(Action item) A line belongs in the answer if it contains "φρέσκα"; copy every such line from the entries below.

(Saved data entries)

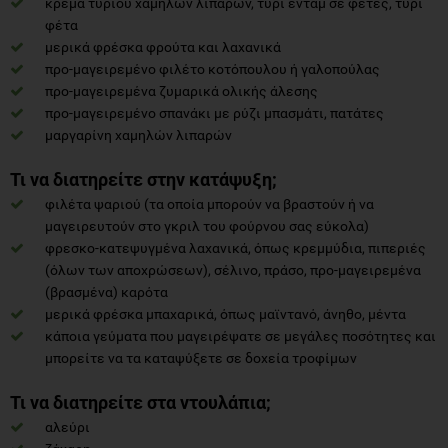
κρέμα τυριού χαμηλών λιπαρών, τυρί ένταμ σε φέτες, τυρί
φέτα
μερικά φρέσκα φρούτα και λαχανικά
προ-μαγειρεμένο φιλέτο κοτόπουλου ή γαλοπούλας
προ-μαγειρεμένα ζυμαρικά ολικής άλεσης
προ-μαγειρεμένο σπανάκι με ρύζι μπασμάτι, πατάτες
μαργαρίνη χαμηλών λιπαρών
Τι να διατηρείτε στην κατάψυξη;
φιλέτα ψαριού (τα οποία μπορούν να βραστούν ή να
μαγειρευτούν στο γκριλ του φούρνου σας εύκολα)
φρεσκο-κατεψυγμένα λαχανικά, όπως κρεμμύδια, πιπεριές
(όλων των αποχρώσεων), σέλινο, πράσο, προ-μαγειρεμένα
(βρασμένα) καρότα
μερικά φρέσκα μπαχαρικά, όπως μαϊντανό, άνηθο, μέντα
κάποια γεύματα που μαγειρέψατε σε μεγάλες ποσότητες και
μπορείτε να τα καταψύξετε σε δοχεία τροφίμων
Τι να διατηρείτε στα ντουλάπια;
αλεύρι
==
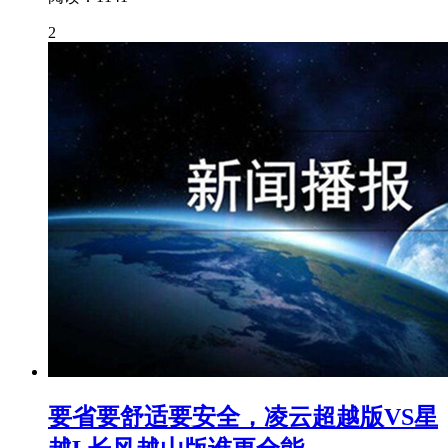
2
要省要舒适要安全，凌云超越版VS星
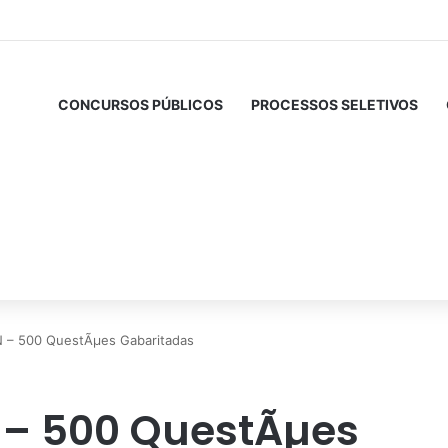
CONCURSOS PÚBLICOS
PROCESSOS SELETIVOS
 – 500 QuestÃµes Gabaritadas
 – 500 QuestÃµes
==
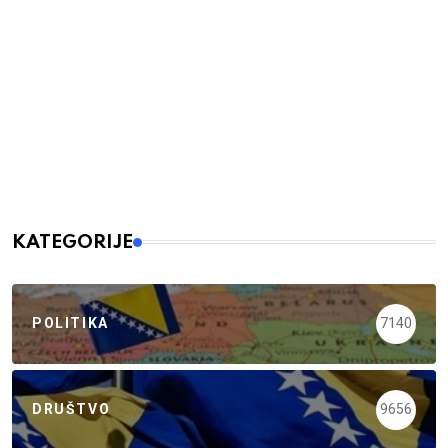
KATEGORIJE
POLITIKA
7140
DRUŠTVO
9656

(Exercise output)
μερικά φρέσκα φρούτα και λαχανικά
μερικά φρέσκα μπαχαρικά, όπως μαϊντανό, άνηθο, μέντα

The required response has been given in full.